The key to minimising the risks posed by arc flash is fast detection and clearing of faults. Arcing that lasts 40 ms (milliseconds) or less typically causes no personal injury or switchgear damage, whereas if left for 500 ms or more, an arc has the potential to result in serious personal injury and major damage to switchgear.

Two of ABB’s products are designed to detect and clear faults quickly and reliably. The REA arc flash relays detect faults rapidly and UFES (Ultra Fast Earthing Switch) enables fast switching to earth. Both can be retrofitted into existing installations, improving safety standards and enabling operators to reduce the need for personal protective equipment.

REA arc flash protection relays
The intense light emitted by an arc is the key to the ultra-fast detection and tripping time of ABB’s REA 10 arc flash relays. A long unclad fibre optic light sensor will pick up the light from an arc flash and transmit it to the relay at the speed of light.

In normal operation, both bright light and overcurrent need to be in evidence simultaneously to trip the circuit and the system can be installed into new substations or retrofitted into existing sites.

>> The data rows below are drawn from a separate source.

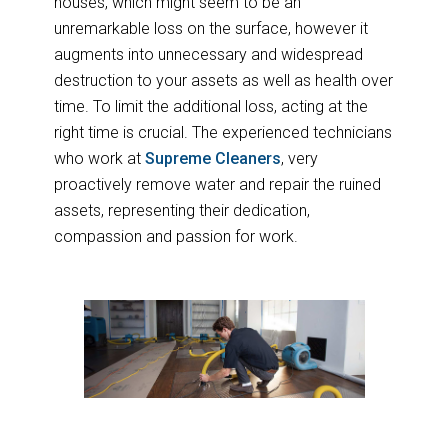
houses, which might seem to be an
unremarkable loss on the surface, however it
augments into unnecessary and widespread
destruction to your assets as well as health over
time. To limit the additional loss, acting at the
right time is crucial. The experienced technicians
who work at
Supreme Cleaners
, very
proactively remove water and repair the ruined
assets, representing their dedication,
compassion and passion for work.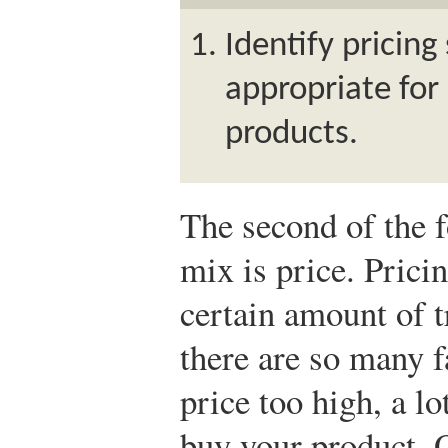
Identify pricing
appropriate for
products.
The second of the f
mix is price. Prici
certain amount of t
there are so many f
price too high, a l
buy your product. 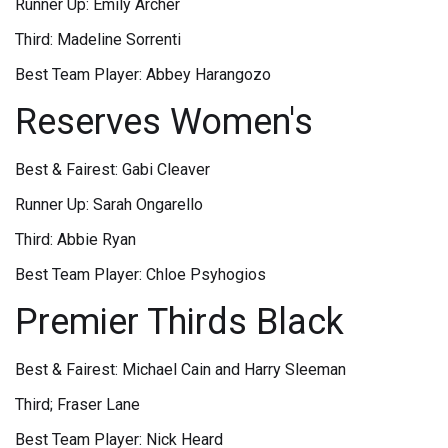
Runner Up: Emily Archer
Third: Madeline Sorrenti
Best Team Player: Abbey Harangozo
Reserves Women's
Best & Fairest: Gabi Cleaver
Runner Up: Sarah Ongarello
Third: Abbie Ryan
Best Team Player: Chloe Psyhogios
Premier Thirds Black
Best & Fairest: Michael Cain and Harry Sleeman
Third; Fraser Lane
Best Team Player: Nick Heard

At up to 60 metres in length, the sensor can cover the same protection zone at a much lower cost than is possible with individual lens sensors, while overcoming any shadowing issues. Because the sensor can be configured in a loop, it can provide regular self-checking of the sensor’s integrity and generate an alarm if a problem is detected.

Ultra Fast Earthing Switch
The Ultra Fast Earthing Switch (UFES) protects switchgear against arc flash incidents by initiating a 3-phase short-circuit to earth in the event of a fault. An extremely short switching time of less than 1.5 ms and rapid and reliable fault detection ensures that an arc fault will be extinguished almost immediately after it arises.

Rapid operation is achieved by channel- ling the uncontrolled release of energy of the arc through a solid metal three-phase earth connection. It’s the low impedance of this earth connection that encourages the arc current to flow through the UFES unit, triggering the switch to open and stop the current.

UFES is available as a withdrawable assembly to insert into a panel or as a box mounted on top or on the end cover of a panel. Once fitted, UFES will spring into operation when the flash of an arc forming triggers one of several optical sensors. Arc detection takes only around 2.5 ms and together with three-phase current detection will lead UFES’s primary switching elements to channel the current to earth and break the circuit, quenching the arc before it forms.

Medium-voltage circuit breakers are typically too slow to provide protection against exceptionally high peak short- circuit currents. By installing ABB’s IS-limiter, operators can detect and limit a short-circuit current at the first rise. This ensures that the maximum instantaneous current remains well below the peak short-circuit current level. The device is ideal as a link between an ‘unprotected’ and a ‘protected’ switchboard as it can significantly reduce voltage drops for a more reliable power supply.

One advantage is particularly helpful to data centre operators. When operated, the voltage in the parts of the system that are not affected by a short-circuit only drops for a fraction of a millisecond. This means that even sensitive computers
remain protected from drops in the system voltage.

The IS-limiter consists of three independent phases, each made up of an extremely fast switch that can carry a high current but has a low switching capacity and a high rupturing capacity fuse arranged in parallel.

An electronic device inside the IS-limiter monitors the current and at the very first rise of a short-circuit current, it decides whether tripping is necessary. When triggered, a small charge opens the switch on the main conductor within 0.5 ms. The current then continues to flow through the parallel fuse, where it is limited and then finally interrupted as the voltage passes through zero.